Research Data Management (RDM)
RDM is about taking care of your research data throughout the research lifecycle. It is the sum of many small and practical habits that occur before, during, and after a project. It includes all aspects of planning, documenting and organizing your data, defining how to handle sensitive data, thinking of backup and archive solutions during and after a project, as well as sharing your data properly so that it can be easily found and re-used. By considering these issues beforehand, you cover aspects of good scientific practice, ensure the reproducibility of your research, avoid data loss or creation of incomplete data, and plan for long-term preservation (e.g. re-usability in 10 years’ time). Moreover, many funders (like FWF or EC) require a Research Data Management Plan (RDMP) as mandatory, and almost all questions included in their RDMP templates (more information on RDMP) are dealt with in an accurate RDM.
On this site:
What is Research Data (RD)?
There is not one definition of what Research Data (RD) is, and it depends on the discipline in which data is collected. According to the OECD, “RD are defined as factual records (numerical scores, textual records, images, and sounds) used as primary sources for scientific research, and that are commonly accepted in the scientific community as necessary to validate research findings.” (OECD Principles and Guidelines for Access to Research Data from Public Funding, 2007, p. 13). The EU defines RD as “information, in particular facts or numbers, collected to be examined and considered as a basis for reasoning, discussion, or calculation. In a research context, examples of data include statistics, results of experiments, measurements, observations resulting from fieldwork, survey results, interview recordings and images.” (https://ec.europa.eu/research/participants/docs/h2020-funding-guide/cross-cutting-issues/open-access-data-management/open-access_en.htm).
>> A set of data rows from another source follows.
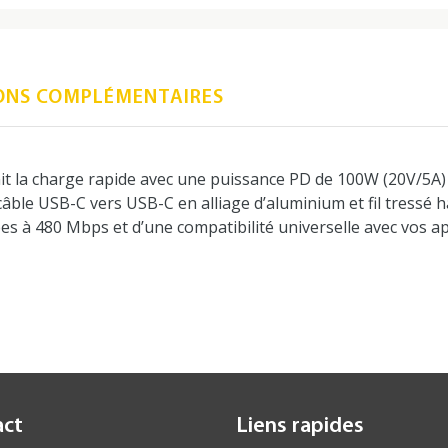
ONS COMPLÉMENTAIRES
it la charge rapide avec une puissance PD de 100W (20V/5A
âble USB-C vers USB-C en alliage d’aluminium et fil tressé h
ées à 480 Mbps et d’une compatibilité universelle avec vos ap
act
Liens rapides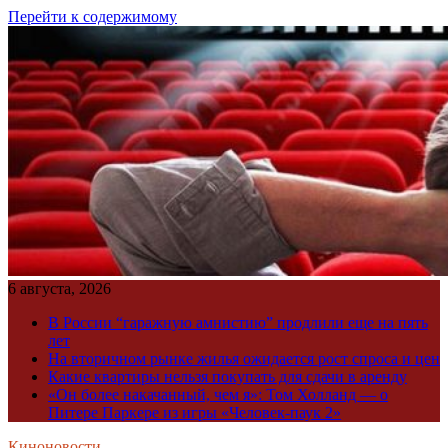
Перейти к содержимому
6 августа, 2026
В России “гаражную амнистию” продлили еще на пять
лет
На вторичном рынке жилья ожидается рост спроса и цен
Какие квартиры нельзя покупать для сдачи в аренду
«Он более накачанный, чем я»: Том Холланд — о
Питере Паркере из игры «Человек-паук 2»
Киноновости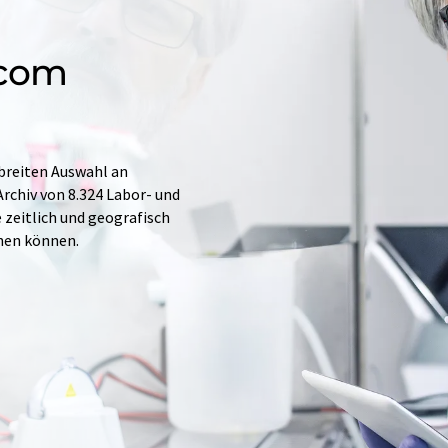
.com
 breiten Auswahl an
rchiv von 8.324 Labor- und
e zeitlich und geografisch
hen können.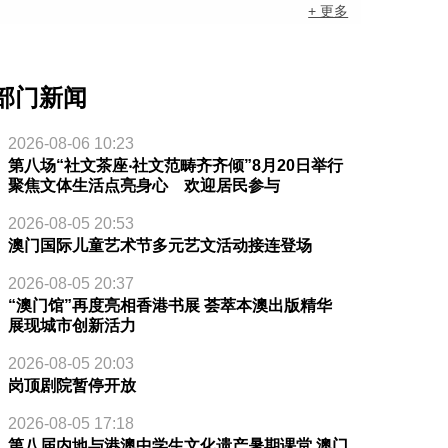
+ 更多
部门新闻
2026-08-06 10:23
第八场“社文茶座‧社文范畴齐齐倾”8月20日举行
聚焦文体生活点亮身心 欢迎居民参与
2026-08-05 20:53
澳门国际儿童艺术节多元艺文活动接连登场
2026-08-05 20:37
“澳门馆”再度亮相香港书展 荟萃本澳出版精华
展现城市创新活力
2026-08-05 20:03
岗顶剧院暂停开放
2026-08-05 17:18
第八届内地与港澳中学生文化遗产暑期课堂 澳门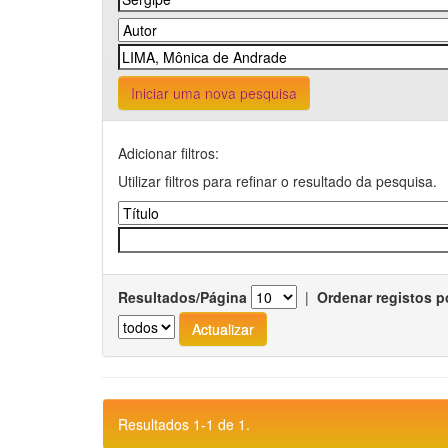
Iniciar uma nova pesquisa
Adicionar filtros:
Utilizar filtros para refinar o resultado da pesquisa.
Resultados/Página
|
Ordenar registos p
Resultados 1-1 de 1.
What is the difference between FAIR data and Open data?
In many funder templates and publications regarding RDMP, you will find the acronyms FAIR data and Open data.
FAIR data stands for Findable, Accessible, Interoperable and Reusable data, it consists of 15 principles, which ensure readability for both humans and machines (see the publication of Wilkinson et al. for further details). Within Findable, the focus lies on rich metadata and unique, persistent identifiers. Accessible data implies that the metadata are understandable to humans and machines and that the dataset is stored in a trustworthy repository. To fulfill the principles within Interoperable, the metadata should be available in a broadly applicable language (so that you can re-use data interdisciplinary as well without knowing e.g. discipline specific abbreviations). Reusable means that data and data collections have a clear usage license and accurate information on provenance.
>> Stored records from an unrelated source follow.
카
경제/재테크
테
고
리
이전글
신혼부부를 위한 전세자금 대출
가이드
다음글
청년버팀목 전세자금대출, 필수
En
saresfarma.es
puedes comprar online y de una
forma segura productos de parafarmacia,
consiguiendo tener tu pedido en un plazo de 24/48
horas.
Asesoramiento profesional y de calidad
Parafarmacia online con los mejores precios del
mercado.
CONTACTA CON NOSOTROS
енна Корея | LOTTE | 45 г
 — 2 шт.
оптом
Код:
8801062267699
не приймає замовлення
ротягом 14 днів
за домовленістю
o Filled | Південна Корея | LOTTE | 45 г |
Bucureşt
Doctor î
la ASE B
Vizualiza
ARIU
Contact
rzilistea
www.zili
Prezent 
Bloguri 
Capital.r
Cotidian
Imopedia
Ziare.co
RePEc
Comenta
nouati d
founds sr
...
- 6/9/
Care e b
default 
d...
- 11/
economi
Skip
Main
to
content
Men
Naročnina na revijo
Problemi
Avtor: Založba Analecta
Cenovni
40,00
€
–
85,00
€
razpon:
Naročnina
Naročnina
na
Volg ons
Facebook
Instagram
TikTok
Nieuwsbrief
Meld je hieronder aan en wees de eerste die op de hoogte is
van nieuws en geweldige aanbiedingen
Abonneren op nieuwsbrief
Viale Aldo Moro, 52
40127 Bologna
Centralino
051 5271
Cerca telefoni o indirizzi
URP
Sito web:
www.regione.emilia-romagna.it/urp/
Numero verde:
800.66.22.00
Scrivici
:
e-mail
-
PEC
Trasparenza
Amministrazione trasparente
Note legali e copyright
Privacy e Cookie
Therefore, to sum it up, the focus of FAIR lies on technical details and machine-readability. However, data/datasets can have a fine scale on how FAIR they are – this is not a yes/no switch.
Open data means that data should be freely available and accessible to everyone, free to reuse and redistribute, and that everyone must be able to use it (universal participation). There should be at least an open license or waivers; ideally, RD are also stored in an open format (non-proprietary), described in open standards, and linked to other data to provide context. As with FAIR, there is no binary choice but a scale of openness. When it comes to personal data protection, the motto is often described “as open as possible, as closed as necessary” (detailed information can be found in the section Legal/Ethical).
Your data can be FAIR and not open or the other way around. These principles are not excluding one another, and they are not in competition (read the article by Higman et al. (2019) for further details).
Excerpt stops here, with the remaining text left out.